___ Dataset
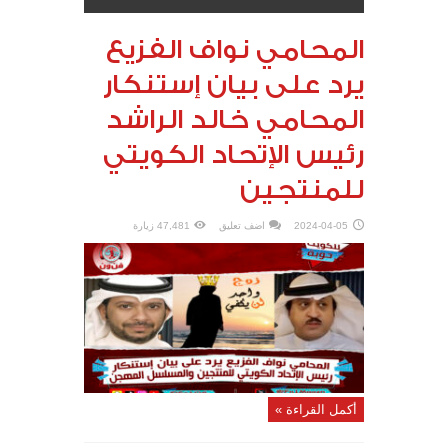
المحامي نواف الفزيع
يرد على بيان إستنكار
المحامي خالد الراشد
رئيس الإتحاد الكويتي
للمنتجين
2024-04-05
اضف تعليق
47,481 زيارة
أكمل القراءة »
______
What you need to do: In the entries above, find each line with the string "المحامي" and copy it.

Response:
المحامي نواف الفزيع
المحامي خالد الراشد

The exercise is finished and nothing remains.